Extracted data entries
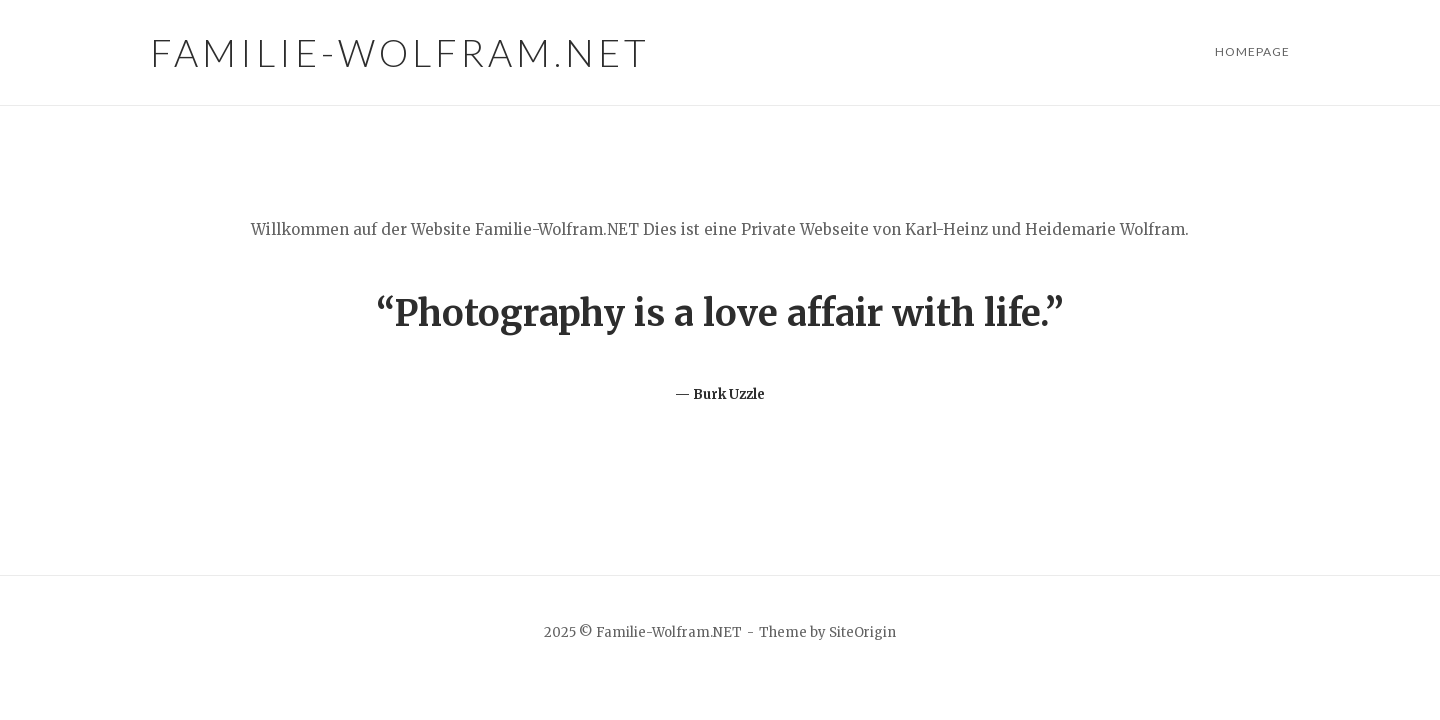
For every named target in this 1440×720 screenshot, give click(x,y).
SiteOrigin (862, 632)
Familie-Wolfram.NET (400, 52)
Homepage (1252, 51)
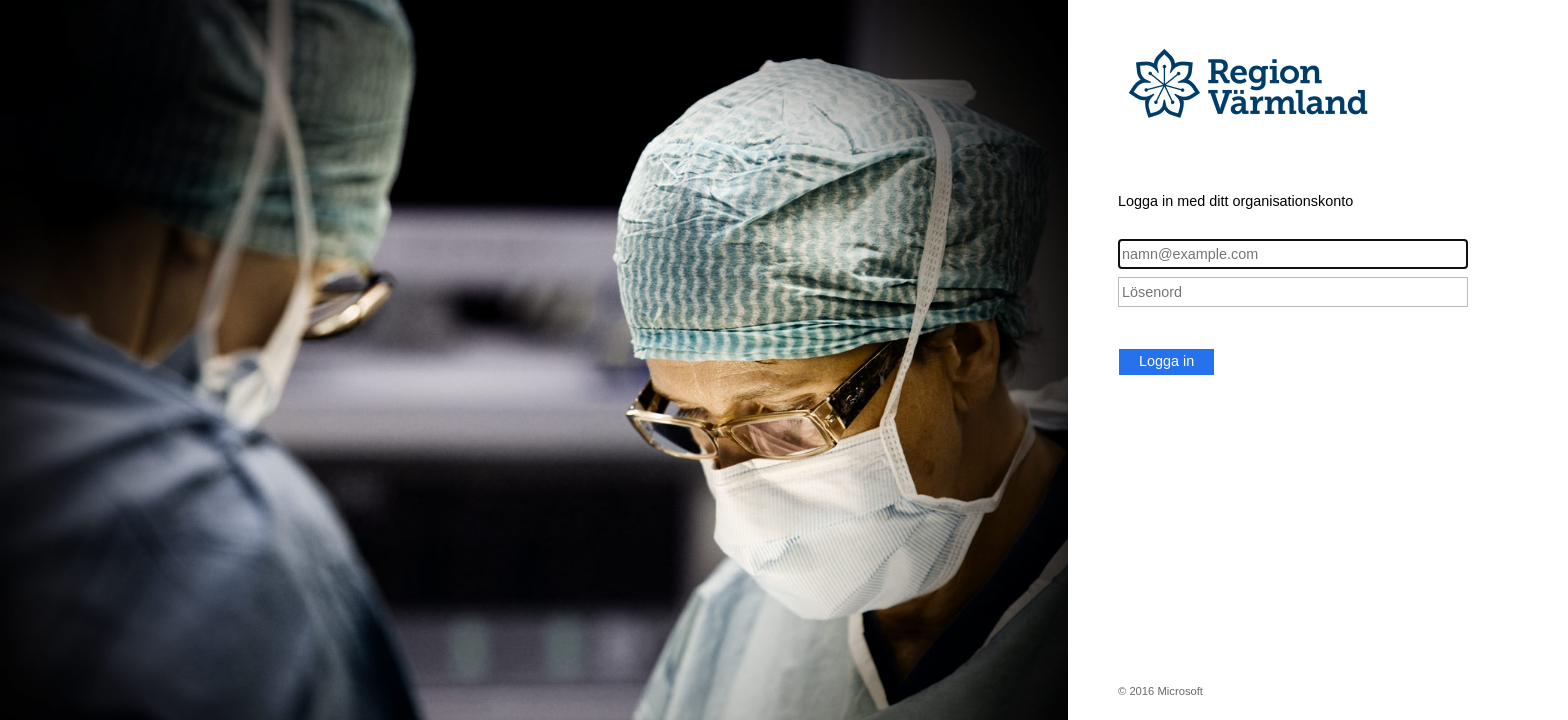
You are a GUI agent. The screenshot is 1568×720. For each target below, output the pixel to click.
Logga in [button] (1166, 361)
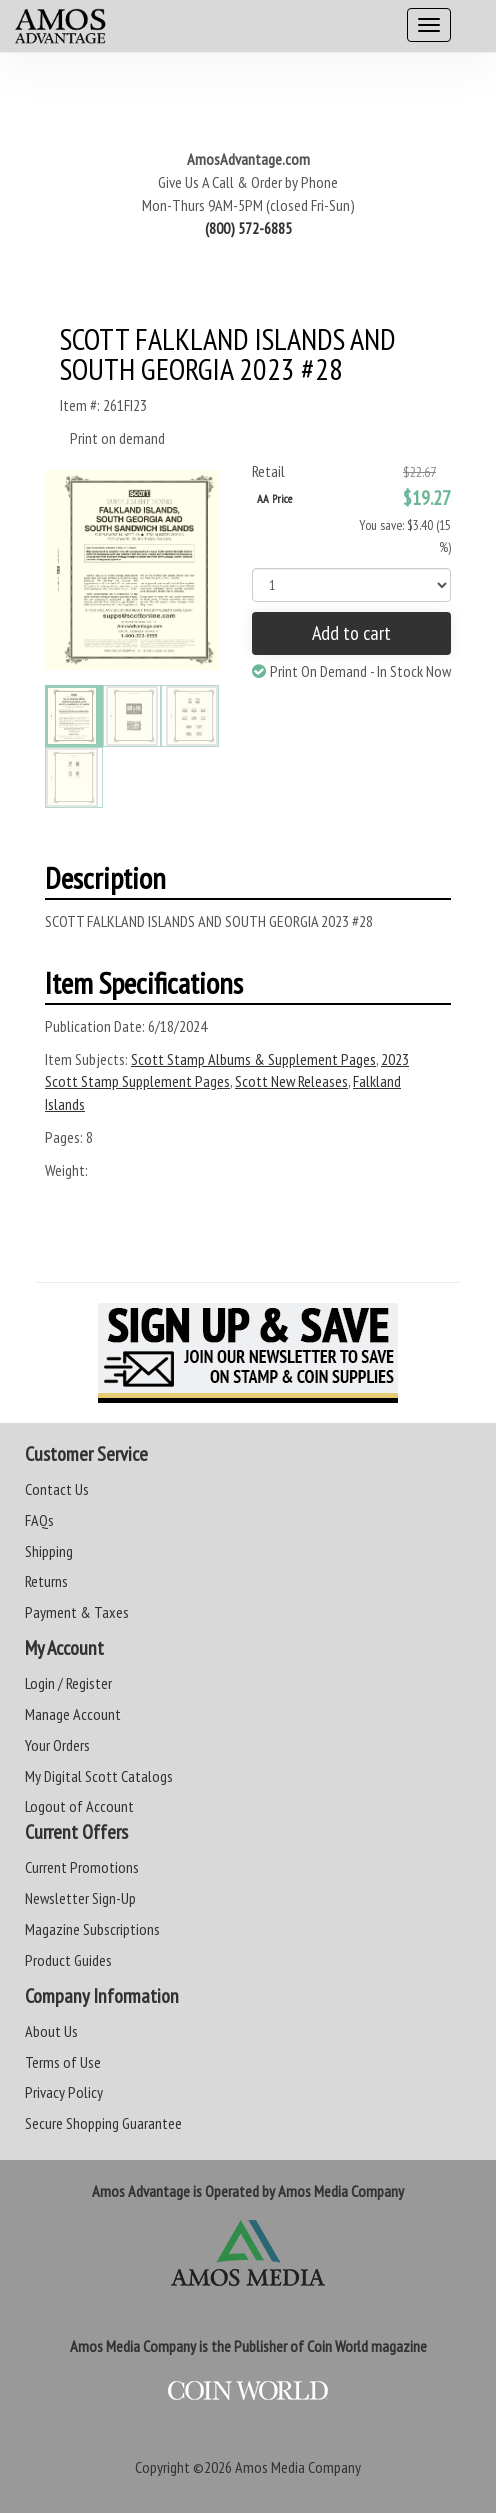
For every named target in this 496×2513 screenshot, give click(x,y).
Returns (46, 1581)
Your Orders (57, 1745)
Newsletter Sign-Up (80, 1898)
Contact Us (57, 1489)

● EXERCISE REQUIREMENTS: Retype all the entries exactly; drop the pictures.

● TASK OUTPUT:
For every named target in this 1440×720 screenshot, give click(x,y).
SiteOrigin (862, 632)
Familie-Wolfram.NET (400, 52)
Homepage (1252, 51)
You are a GUI agent. The screenshot is 1568×720. For each target below, output the pixel to click.
Logga in [button] (1166, 361)
For every named target in this 496×2513 screenshot, give click(x,y).
Returns (46, 1581)
Your Orders (57, 1745)
Newsletter Sign-Up (80, 1898)
Contact Us (57, 1489)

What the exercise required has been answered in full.